Below I’ll just mention a couple of things required for local development and a few interesting tips.
Local development
As mentioned earlier, the full source code is available here. Since you’ll need to have an SSL server serving your application’s code, I’ve included one in the repository. Cloning the repo is probably the most convenient way to get started. It’s also worth pointing out that you can inspect the background page, this comes in handy if you need to debug anything in background.js
. In order to do that go to chrome://extensions/ and click on “background page”. This will open the familiar Developer Tools with support for debug
statements.
If you need to debug anything in the content script, those Dev Tools are available in your application’s tab.
Publish to the web store
Once you’re happy with your extension you can visit the webstore developer dashboard and add a new item. It seems like you need to pay a one-time fee to be able to publish anything in the store.

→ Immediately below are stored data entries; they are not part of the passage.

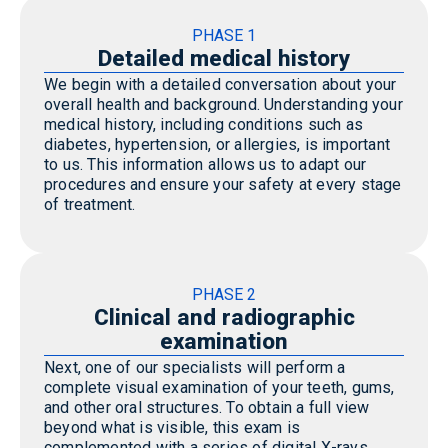
PHASE 1
Detailed medical history
We begin with a detailed conversation about your
overall health and background. Understanding your
medical history, including conditions such as
diabetes, hypertension, or allergies, is important
to us. This information allows us to adapt our
procedures and ensure your safety at every stage
of treatment.
PHASE 2
Clinical and radiographic
examination
Next, one of our specialists will perform a
complete visual examination of your teeth, gums,
and other oral structures. To obtain a full view
beyond what is visible, this exam is
complemented with a series of digital X-rays.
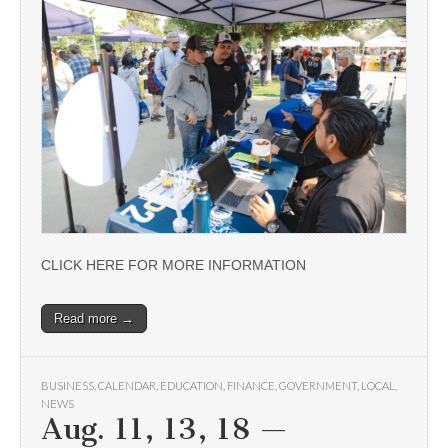
CLICK HERE FOR MORE INFORMATION
Read more →
BUSINESS
,
CALENDAR
,
EDUCATION
,
FINANCE
,
GOVERNMENT
,
LOCAL
,
NEWS
Aug. 11, 13, 18 —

Once you’ve gone through that process and uploaded the extension, it will be available through a URL like this one:
https://chrome.google.com/webstore/detail/eyeson-development/gdeembndkibigbkdopnofedeokkkbcdn
The url or rather the extension’s id are important to get the inline installation working. You’ll have to add a chrome-webstore-item
link in your app’s <head>
section:
<link rel="chrome-webstore-item" href="https://chrome.google.com/webstore/detail/gdeembndkibigbkdopnofedeokkkbcdn" />
And trigger the installation (after a user gesture) via:
const url = document.querySelector('[rel="chrome-webstore-item"]')
.getAttribute('href');
chrome.webstore.install(url, console.log, console.error);
Tips
In this section, I’d like to mention a couple of tips you might find interesting for your own projects.

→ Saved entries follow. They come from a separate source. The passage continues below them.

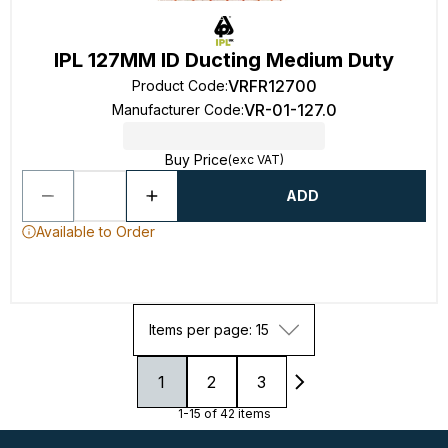
IPL 127MM ID Ducting Medium Duty
VRFR12700
Product Code
:
VR-01-127.0
Manufacturer Code
:
Buy Price
(exc VAT)
ADD
Available to Order
Items per page: 15
1
2
3
1-15 of 42 items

Advanced constraints for limiting frame rate and resolution
If you’d like to limit the maximum resolution and frame rate of the desktop stream you’re capturing (because of bandwidth constraints for example) you can adjust the video constraints like this:
{
video: {
mandatory: {
chromeMediaSource: 'desktop',
chromeMediaSourceId: 'our-id',
maxWidth: 1920,
maxHeight: 1040,
maxFrameRate: 15
}
}
}
Avoiding a reload
Because the content script isn’t available after the web store installation, you’d have to have the user reload the page in order for the extension to work. That’s always annoying and we can work around that by manually injecting the content script into our tabs. This is done in background.js
.
chrome.windows.getAll({ populate: true }, (windows) => {
const details = { file: 'js/content-script.js', allFrames: true };
flatten(windows.map(w => w.tabs)).forEach((tab) => {
// https://developer.chrome.com/extensions/tabs#method-executeScript
// Would be nice to skip non authorized pages too, to avoid errors.

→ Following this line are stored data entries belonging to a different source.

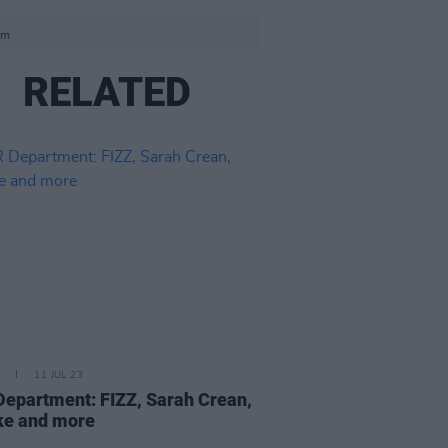
om
RELATED
11 JUL 23
epartment: FIZZ, Sarah Crean,
ke and more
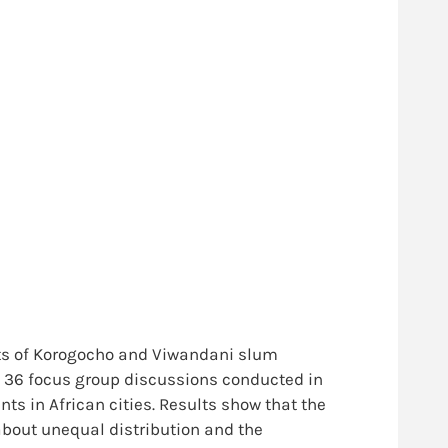
nts of Korogocho and Viwandani slum
om 36 focus group discussions conducted in
ts in African cities. Results show that the
about unequal distribution and the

chrome.tabs.executeScript(tab.id, details);
});
});
The drawback to this method is you’ll have to ask for “tabs” permissions in your manifest.
"permissions": [
"desktopCapture",
"tabs"
]
Different capture sources
Chrome supports two more capture sources you might find interesting. In addition to “screen” and “window”, you can also use “tab” and “audio”. Those show up in the capture picker like this:
The “audio” source is interesting since you can, for example, share a YouTube tab with the audio coming directly from that tab (make sure to adjust the getUserMedia constraints accordingly).